In this study, intact and sliced sausages were used to explore the feasibility of using hyperspectral imaging to grade Cantonese sausages. The results indicated that although intact and sliced sausages could both be used for Cantonese sausage grading, intact sausages were better suited for grading with this method. The main difference among the different grades of Cantonese sausages (brand: Xishangxi) was the proportion of lean and fat meat. The mixtures of lean and fat meat in sausages were not perfectly homogeneous, the intact sausages could present more detailed information about the mixture of lean and fat meat.
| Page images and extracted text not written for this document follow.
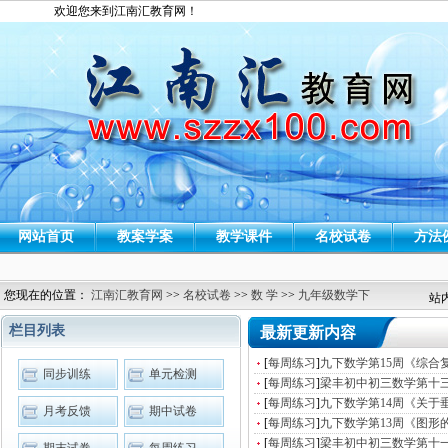
欢迎您来到江南汇教育网！
网站首页
教案学案
教学课件
名校试卷
方法
您现在的位置：
江南汇教育网
>>
名校试卷
>>
数 学
>>
九年级数学下
站
栏目列表
最新更新内容
[
每周练习
]
九下数学第15周《综合
同步训练
单元检测
[
每周练习
]
梁丰初中初三数学第十
[
每周练习
]
九下数学第14周《关于
月考反馈
期中试卷
[
每周练习
]
九下数学第13周《图形
[
每周练习
]
梁丰初中初三数学第十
Although intact and sliced sausages showed differences in model performance, the optimal wavelengths selected by second spectra for intact and sliced sausages were the same, and the optimal wavelengths selected by RF for intact and sliced sausages were quite similar. The reason for this may be due to the fact that the ingredients used to produce Cantonese sausages are the same.

4. Conclusions

Hyperspectral images were used to grade Chinese Cantonese sausages, and spectral information was extracted from the intact and sliced sausages. The SVM and RF models that were built using full spectra obtained acceptable results, and both models for intact sausages performed better than those for sliced sausages. The results indicated the feasibility of using hyperspectral imaging to grade Cantonese sausages. RF and second derivative spectra were used to select optimal wavelengths for Cantonese sausage grading. Optimal wavelengths selected through second derivative spectra for intact and sliced sausages were the same, and optimal wavelengths selected by RF for intact and sliced sausages were quite similar. SVM and RF models, using the selected optimal wavelengths, obtained acceptable results, and both models using optimal wavelengths for intact sausages performed better than those for sliced sausages. The classification accuracy of both models using full spectra and the optimal wavelengths for intact sausages was over 90%. The similarity of the optimal wavelengths selected for intact and sliced sausages, and the performances of the models using optimal wavelengths, indicate the effectiveness of optimal wavelength selection through RF and second derivative spectra. The overall results indicate that hyperspectral imaging combined with chemometric methods for optimal wavelength selection could be used to grade Cantonese sausages. The results in this study will help to provide a new, fast, accurate, and non-destructive online alternative for Cantonese sausage grading, which would benefit consumers, organizations, and industry.